RECORD EXCERPTS:
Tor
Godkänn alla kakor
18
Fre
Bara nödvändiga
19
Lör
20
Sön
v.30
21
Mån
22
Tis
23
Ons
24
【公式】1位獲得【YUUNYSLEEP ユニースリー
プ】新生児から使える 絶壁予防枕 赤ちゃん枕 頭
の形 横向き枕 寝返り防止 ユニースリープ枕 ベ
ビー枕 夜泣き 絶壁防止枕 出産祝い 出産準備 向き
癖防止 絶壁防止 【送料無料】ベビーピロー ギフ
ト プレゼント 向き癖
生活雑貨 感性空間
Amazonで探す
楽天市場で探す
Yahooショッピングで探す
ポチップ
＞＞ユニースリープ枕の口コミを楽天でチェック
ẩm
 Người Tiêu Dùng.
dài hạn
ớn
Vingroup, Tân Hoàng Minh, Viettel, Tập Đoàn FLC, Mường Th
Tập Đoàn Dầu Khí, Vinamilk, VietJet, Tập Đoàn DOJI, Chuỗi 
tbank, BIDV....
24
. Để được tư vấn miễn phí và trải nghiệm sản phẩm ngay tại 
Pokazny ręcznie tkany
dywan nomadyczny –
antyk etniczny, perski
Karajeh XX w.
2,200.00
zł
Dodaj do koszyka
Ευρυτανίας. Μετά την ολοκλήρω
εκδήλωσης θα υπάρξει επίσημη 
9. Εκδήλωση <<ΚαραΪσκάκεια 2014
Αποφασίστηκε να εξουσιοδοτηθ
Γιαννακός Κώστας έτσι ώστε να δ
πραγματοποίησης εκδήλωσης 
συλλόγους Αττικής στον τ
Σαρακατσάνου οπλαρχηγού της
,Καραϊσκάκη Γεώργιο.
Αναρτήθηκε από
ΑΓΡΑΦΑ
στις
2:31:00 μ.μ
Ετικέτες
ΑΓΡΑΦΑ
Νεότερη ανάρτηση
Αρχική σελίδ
...
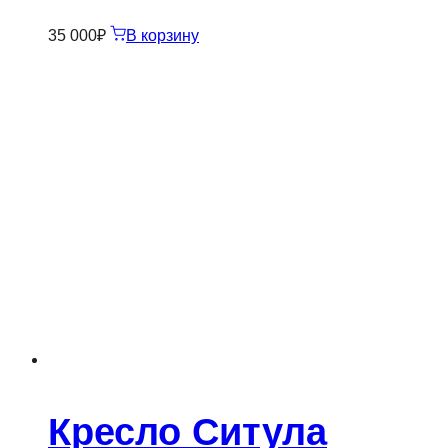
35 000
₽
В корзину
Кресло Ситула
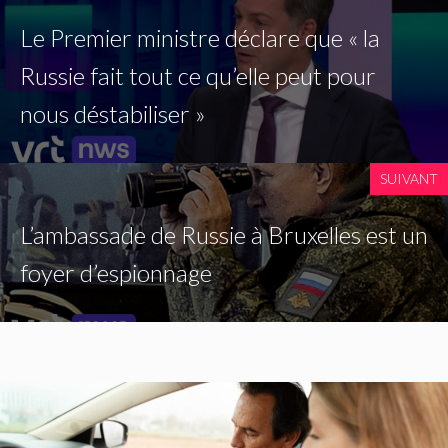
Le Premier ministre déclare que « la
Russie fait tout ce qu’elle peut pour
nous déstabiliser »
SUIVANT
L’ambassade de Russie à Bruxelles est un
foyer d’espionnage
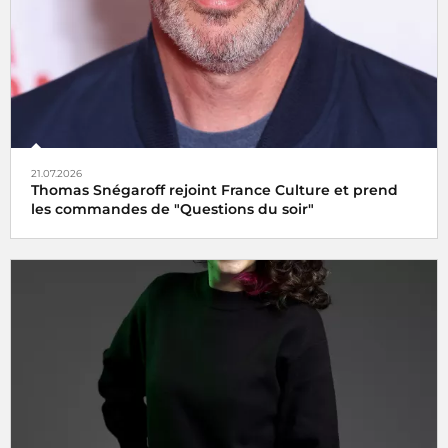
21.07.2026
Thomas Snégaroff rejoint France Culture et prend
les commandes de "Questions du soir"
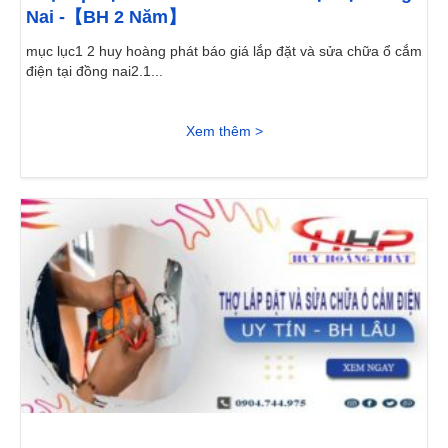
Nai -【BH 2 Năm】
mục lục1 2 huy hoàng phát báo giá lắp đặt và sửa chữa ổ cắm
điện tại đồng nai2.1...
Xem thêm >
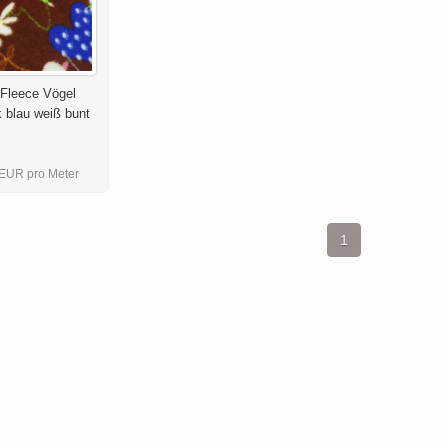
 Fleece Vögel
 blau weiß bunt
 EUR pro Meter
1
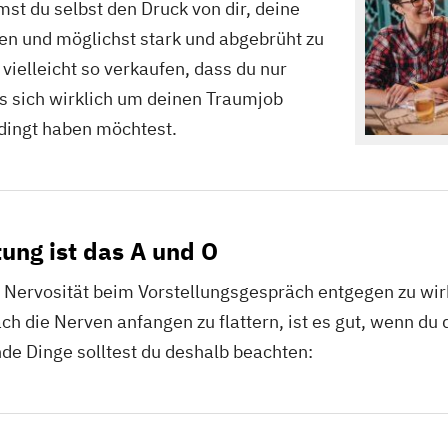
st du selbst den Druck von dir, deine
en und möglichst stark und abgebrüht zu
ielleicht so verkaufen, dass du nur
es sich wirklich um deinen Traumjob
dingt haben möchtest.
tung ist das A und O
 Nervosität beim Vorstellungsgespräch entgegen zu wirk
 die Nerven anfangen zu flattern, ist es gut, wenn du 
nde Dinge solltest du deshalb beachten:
---
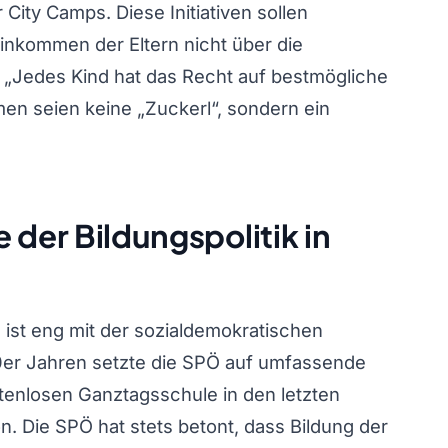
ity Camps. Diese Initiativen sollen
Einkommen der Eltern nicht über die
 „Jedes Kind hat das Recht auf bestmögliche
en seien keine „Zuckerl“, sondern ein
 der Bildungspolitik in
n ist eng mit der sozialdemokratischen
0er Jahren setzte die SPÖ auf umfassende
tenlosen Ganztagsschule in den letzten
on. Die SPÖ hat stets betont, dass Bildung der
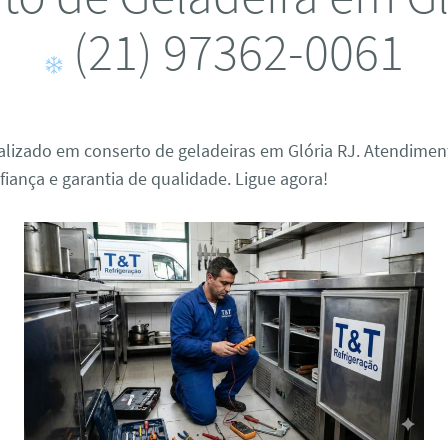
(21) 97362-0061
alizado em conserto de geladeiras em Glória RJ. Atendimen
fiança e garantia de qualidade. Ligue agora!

WHAT YOU SHOULD DO:
Go to the line above holding "tenlosen Ganztagsschule in den letzten", then copy exactly each line down to and including the one holding "fiança e garantia de qualidade. Ligue agora!", leaving pictures out.

ANSWER SECTION:
tenlosen Ganztagsschule in den letzten
on. Die SPÖ hat stets betont, dass Bildung der
(21) 97362-0061
alizado em conserto de geladeiras em Glória RJ. Atendimen
fiança e garantia de qualidade. Ligue agora!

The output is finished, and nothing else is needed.